Die 2. Zivilkammer des Landgerichts Potsdam hat der Schufa Holding AG mit einer einstweiligen Verfügung, welche am 23.07.2015 erlassen wurde, aufgegeben, Negativeinträge der Santander Consumer Bank AG, Filiale Wuppertal, zur Löschung zu bringen. Der Beschluss wird der Schufa Holding AG nunmehr per Gerichtsvollzieher zugestellt.
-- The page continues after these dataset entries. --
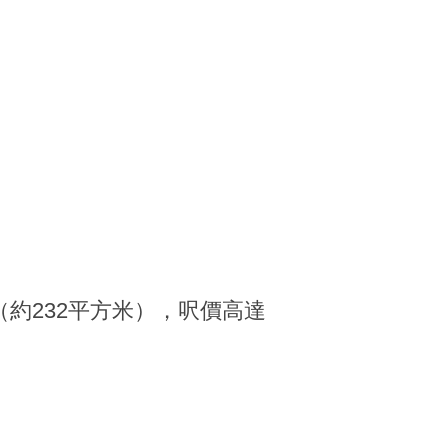
（約232平方米），呎價高達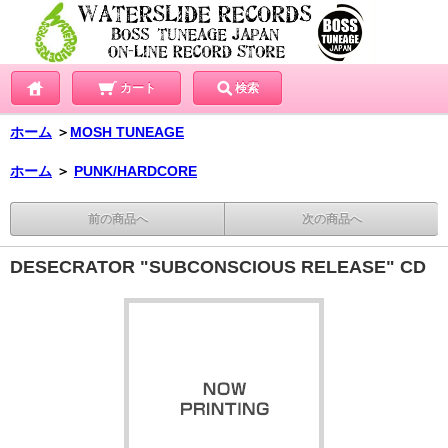
カート
検索
ホーム
＞
MOSH TUNEAGE
ホーム
＞
PUNK/HARDCORE
前の商品へ
次の商品へ
DESECRATOR "SUBCONSCIOUS RELEASE" CD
Beauftragung Dr. Schulte und sein Team Rechtsanwälte mbB zur Löschung eines Schufa Negativeintrages

Bevor der Antrag auf Erlass einer einstweiligen Verfügung gestellt worden war, war bereits einiges passiert. So hatte der betroffene Mandant die Kanzlei Dr. Schulte und sein Team  zunächst damit beauftragt, den über ihn vorgenommenen Negativeintrag der Santander Consumer Bank AG zur Löschung zu bringen. Diesbezüglich war bereits eine gerichtliche Auseinandersetzung vor dem LG Potsdam geführt worden. Nach Einreichung der Klageschrift hatte die Santander Consumer Bank AG den Anspruch auf Widerruf des Negativeintrags bei der Schufa Holding AG, auf künftige Unterlassung und weitere Ansprüche auf Zahlung und Bitte um Scorewertberichtigung ohne weitere Gegenwehr anerkannt. Es erging daher ein Anerkenntnisurteil zu dem Az. 2 O 54/15 gegen die Santander Consumer Bank AG, so wie die Kanzlei Dr. Schulte und sein Team Rechtsanwälte dies beim Landgericht Potsdam in der Klageschrift beantragt hatte.
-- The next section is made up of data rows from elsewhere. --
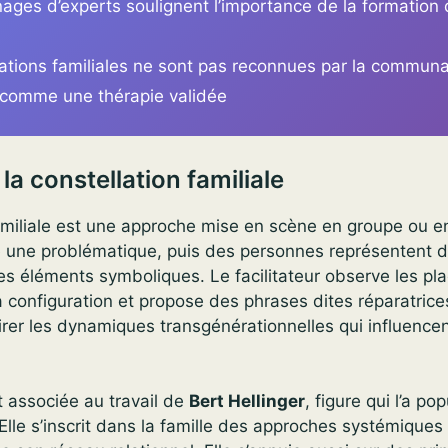
ages d’experts soulignent l’importance de la formation
lations familiales ne sont pas reconnues par la commun
e comme une thérapie validée
a constellation familiale
amiliale est une approche mise en scène en groupe ou en
e une problématique, puis des personnes représentent
es éléments symboliques. Le facilitateur observe les pl
la configuration et propose des phrases dites réparatrices
airer les dynamiques transgénérationnelles qui influencen
 associée au travail de
Bert Hellinger
, figure qui l’a p
 Elle s’inscrit dans la famille des approches systémiques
Trotz Anerkenntnisurteil keine Löschung bei der Schufa Holding AG – Erlass einer einstweiligen Verfügung folgt

Wer nun gedachte hätte, die Sache würde aufgrund des Anerkenntnisurteils unproblematisch seitens der Schufa Holding AG gelöscht werden, musste sich jedoch wundern. Obwohl die Schufa gleich mehrfach zur Löschung aufgefordert wurde, lehnte diese eine Löschung des Negativeintrags ab und beanspruchte für sich eine eigene Prüfungskompetenz bzgl. des Negativeintrags, der allerdings durch die Santander Consumer Bank AG lanciert worden war. Rechtsanwalt Dr. Thomas Schulte und Team beantragte daher sofort Deckungsschutz für ein weiteres Gerichtsverfahren gegen die Schufa Holding AG und reichte nach Vorliegen der Deckungsschutzzusage einen Antrag auf Erlass einer einstweiligen Verfügung beim LG Potsdam gegen die Schufa Holding AG ein. Dieser hatte auch Erfolg und wurde seitens des LG Potsdam in die einstweilige Verfügung gegen die Schufa ohne weitere Begründung übernommen.
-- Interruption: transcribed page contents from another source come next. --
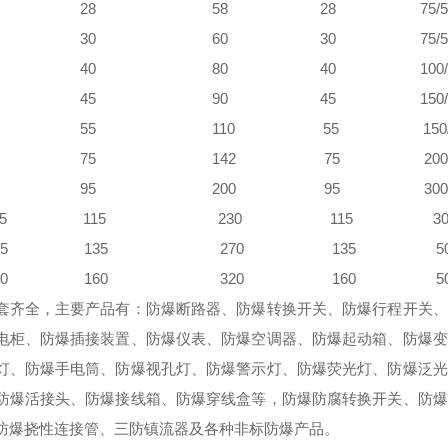
J-28 28 58 28 75/
J-30 30 60 30 75/
J-40 40 80 40 100/
J-45 45 90 45 150/
J-55 55 110 55 150/
J-75 75 142 75 200/
J-95 95 200 95 300/
J-115 115 230 115 300
J-135 135 270 135 500
J-160 160 320 160 500
套齐全，主要产品有：防爆断路器、防爆转换开关、防爆行程开关、
电柜、防爆插接装置、防爆仪表、防爆空调器、防爆起动箱、防爆变
灯、防爆手电筒、防爆视孔灯、防爆警示灯、防爆荧光灯、防爆泛光
防爆活接头、防爆接线箱、防爆穿线盒等，防爆防腐转换开关、防爆
防爆挠性连接管、三防镇流器及各种非标防爆产品。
Weigerung der Schufa Holding AG zur Löschung möglich?

Nach Zustellung der Entscheidung des Landgerichts durch den Gerichtsvollzieher hat die Schufa Holding AG nunmehr die Möglichkeit, das Rechtsmittel des Widerspruchs gegen die einstweilige Verfügung einzulegen. Es bleibt abzuwarten, ob die Schufa Holding AG hiervon Gebrauch machen wird. Im Falle eines Widerspruchs würde eine mündliche Verhandlung vor dem LG Potsdam über den Widerspruch stattfinden.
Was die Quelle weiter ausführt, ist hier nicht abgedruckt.